Culture, like nature, abhors a vacuum. The alien invasion movie will always come back, because audiences have fond memories of the alien invasion movies of their youth, and they come to miss them. As soon as a sense of “we had this, but now it’s gone” kicks in, then the craving kicks in, and the craving must be satiated.
Sub-genres like “alien invasion” aren’t interesting enough to remain perpetually popular, year after year, but they’re always going to cycle back around, once people have had some time away from them.Of course, sometimes the cycle is hard to time. The makers of Cutthroat Island thought it was time for pirates again, but they were ten years too early. But nevertheless pirates did come back, and it’s not surprising. Don’t ask “have they made a movie like this recently?”, ask instead, “Is this still a potent metaphor?” Obviously, Americans are still accusing each other of piracy all the time, so we continue find metaphorical meaning in that setting. The right movie just had to come along and tap into that meaning.

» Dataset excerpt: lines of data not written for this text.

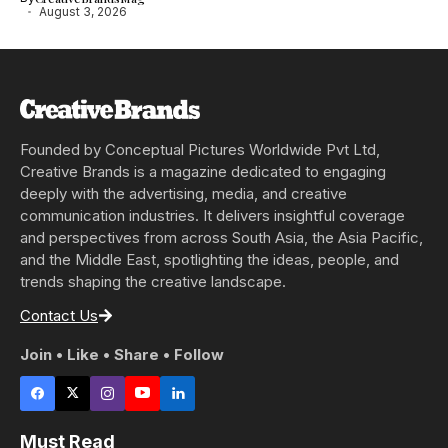
August 3, 2026
Founded by Conceptual Pictures Worldwide Pvt Ltd,
Creative Brands is a magazine dedicated to engaging
deeply with the advertising, media, and creative
communication industries. It delivers insightful coverage
and perspectives from across South Asia, the Asia Pacific,
and the Middle East, spotlighting the ideas, people, and
trends shaping the creative landscape.
Contact Us
Join • Like • Share • Follow
Must Read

Of course, it’s trickier with types of movies that have never been a hit with the public. There’s never been a hit set-on-Mars movie, so there’s not really a vacuum there: there’s no sense of “now it’s gone” because we’ve never had it. The problem is that Mars is not a metaphor, it’s just a place ...for now. If you want to write the first hit movie set on Mars, you have to turn it into a meaningful metaphor for the first time, which is a tall order.